The indictment is the opposite: If we do not love, we do not know God. Our words don’t matter. Our tenets of belief are beside the point. If we do not love others, we are estranged from God.
But love is not so simple. It rarely is the case that we love or we don’t love. Our love is all mixed up. We love some people, but some we do not. We can be deeply in love one day, and infuriated the next. Sometimes we simply don’t care about someone. Sometimes we hate.
This means that at times we know God, and at other times we do not. Our love is not constant. It varies, and our knowledge of God varies with it. If we choose indifference, or if we choose hate, we turn our backs on the God we claim to know.
When I was in college, the novel Love Story appeared on the bestsellers’ list.

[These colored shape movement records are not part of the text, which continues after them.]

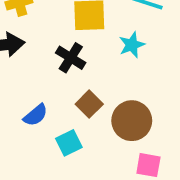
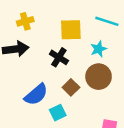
blue semicircle: (36, 115) -> (36, 95), size x1.5
brown circle: (132, 121) -> (99, 77), moved

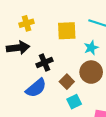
black cross: (59, 57) -> (45, 63), moved, turned 35
cyan square: (58, 113) -> (74, 102), moved

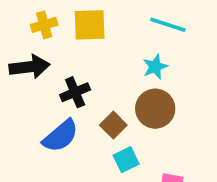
yellow square: (67, 31) -> (90, 25), moved

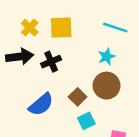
yellow cross: (44, 25) -> (30, 28), turned -30
black cross: (75, 92) -> (51, 62), moved

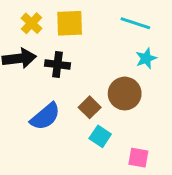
cyan star: (107, 57) -> (146, 58), moved
black cross: (51, 62) -> (57, 64), turned 30
cyan square: (86, 121) -> (100, 136), turned -30

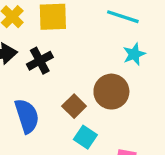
black cross: (57, 64) -> (40, 61), turned -35
blue semicircle: (45, 116) -> (27, 116), turned -68

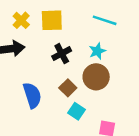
cyan star: (134, 54) -> (97, 51), moved
black cross: (40, 61) -> (62, 54), moved

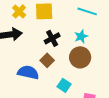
brown square: (68, 88) -> (47, 60), moved
blue semicircle: (32, 95) -> (28, 72), turned -60

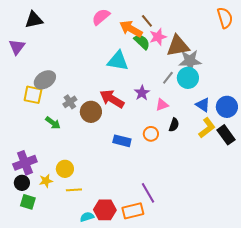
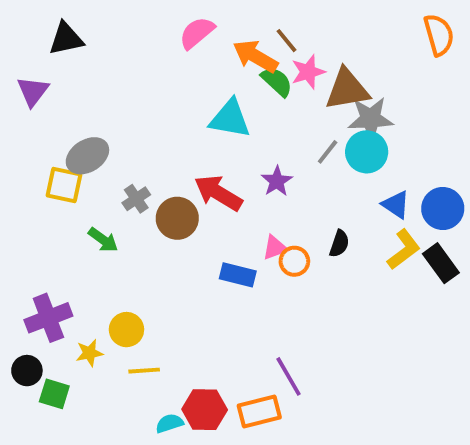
pink triangle: (162, 105) -> (275, 248), moved
black circle: (22, 183) -> (27, 371), moved

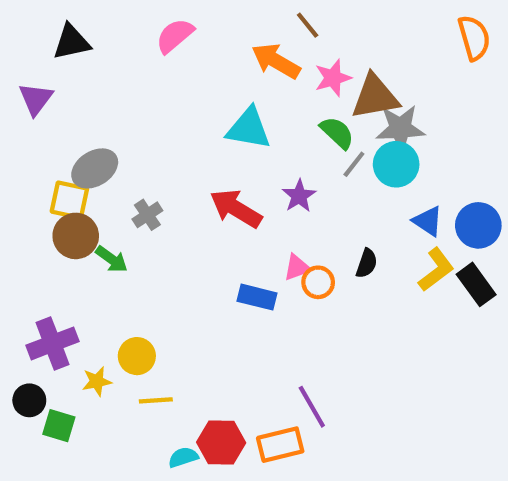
pink semicircle: (197, 33) -> (175, 36), moved
brown line: (287, 41) -> (308, 25), moved
green semicircle: (277, 82) -> (337, 133), moved
brown circle: (177, 218) -> (76, 236), moved

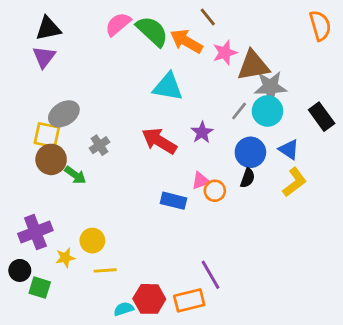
purple triangle: (36, 99) -> (44, 57), moved
green semicircle: (337, 133) -> (152, 31), moved, size x1.4
blue circle: (478, 225) -> (250, 152), moved
black rectangle: (476, 284) -> (322, 117), moved

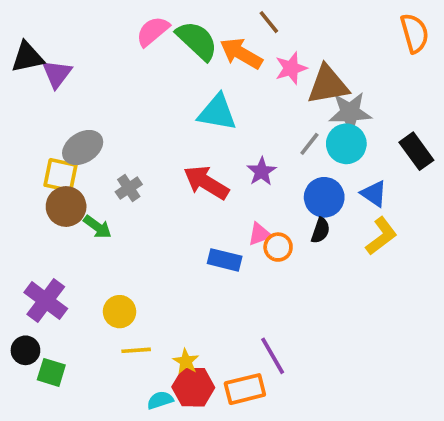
black triangle: (48, 28) -> (27, 57), moved
purple cross: (35, 232) -> (46, 301), turned -32
yellow star: (65, 258) -> (186, 361), moved, turned -30

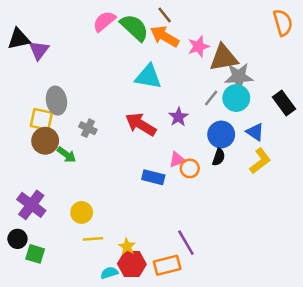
brown line: (269, 22) -> (165, 15), moved
gray ellipse: (83, 147) -> (56, 101), turned -68
gray cross: (129, 188) -> (88, 128), turned -30

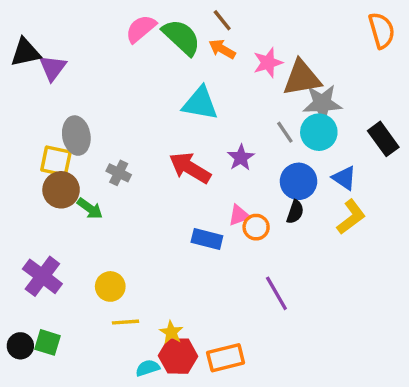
orange arrow: (165, 36) -> (222, 49), size x0.7
gray line: (211, 98) -> (285, 132), turned -72
black circle: (17, 239) -> (20, 346), moved
purple line: (186, 243) -> (276, 293), moved

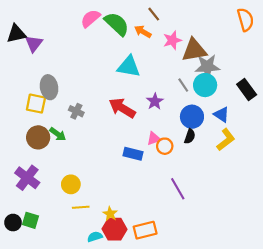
brown line: (222, 20) -> (154, 14), moved
brown circle: (61, 190) -> (38, 137), moved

It was quickly followed by a movie and then a hit song. In the novel (and the movie) one of the principal characters said, “Love means never having to say you’re sorry.” That is nonsense. Our loving is so variable, and can be so hurtful, that we often must apologize. Our thoughtlessness, our anger, our jealousies, our carelessness wound those we love. We often must say that we are sorry. We probably do not say it often enough.
We must also say it to God. Our failures of love are sinful and we must repent. These are the times when we most need the assurance that God is love. Our repentance, difficult as it can be, is not futile. God’s love comes to us as forgiveness. Our hearts often condemn us, and we writhe in shame and remorse. But the author of this letter assures us: God is greater than our hearts.